Practical Application#

When developing models:

  • Start with an initial set of simulations.

  • Build a model and run predictions.

  • Identify areas with low confidence scores.

  • Add more training data in those specific regions if they are of interest to you.

  • Add more training data to the model to improve coverage and confidence and run the training again.

  • This iterative approach helps you efficiently develop robust models while minimizing the number of expensive simulations needed.

Global coefficients#

A Global coefficient is a numerical value that characterizes the overall behavior of an entire system. It helps understand how geometry behaves as a whole. These are scalar values that are automatically generated when the prediction is executed. The Global coefficients generated are calculated as defined during model configuration. They can be downloaded as JSON, CSV, and XLSX file formats. Example of Global coefficients: Drag, Lift.

Surface Postprocessing#

Some Surface postprocessing actions are available to you to either get a quick insight and indicators on the performance of your model or to download relevant outputs for further postprocessing outside of the Ansys SimAI Pro application.

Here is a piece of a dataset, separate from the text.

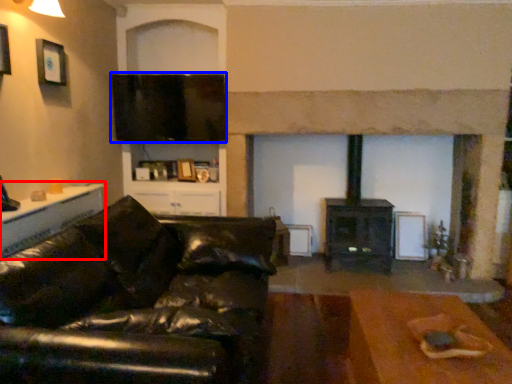 Question: Which of the following is the farthest to the observer, table (highlighted by a red box) or window screen (highlighted by a blue box)?

Choices:
 (A) table
 (B) window screen

Answer: (B) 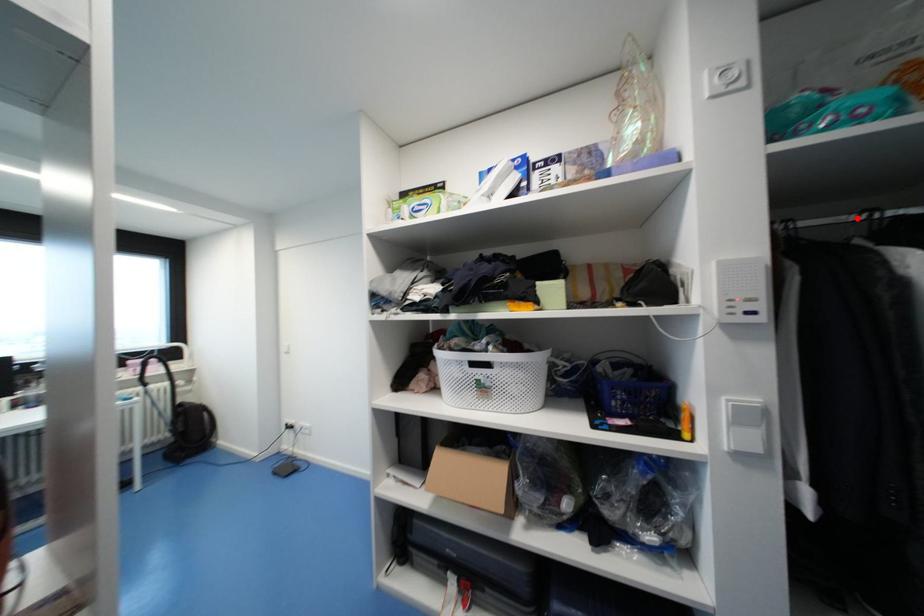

With each prediction a new file is generated in the .vtp file format with the predicted field results selected as “Model Output” previously.

The data is either located at points or cells depending on which information was present in the training data set (in case of a mixed definition, the predominant occurrence is used). For each predicted field result the suffix “_pred” is appended to the name of the field.

For training on cell data, the prediction data are mapped onto the elements of the surface mesh. Hence, the coarseness of this mesh will affect the resolution of the exported prediction.

Table 1: Illustrations of the impact of the coarseness of the resolution of the exported prediction

Placeholder for surface illustrations

When all fields are generated at cells, they are mesh-agnostic in the sense that the field integral does not depend on mesh coarseness.

It is not the case when fields are predicted at points because the values depend entirely on the positions of the mesh nodes.

See Results#

The See results option allows you to start an interactive post-processor to visualize field results.

In case your data contains simulation results you can switch between the result and the prediction with suffix “_pred” to compare the prediction with simulation.

Download prediction#

With the Download prediction option you can save the .vtp file to your local file system to do further postprocessing outside the SimAI Pro application.

The exported .vtp file can be directly loaded in postprocessing tools such as the Ansys EnSight software to compare, script and treat the prediction like a regular simulation.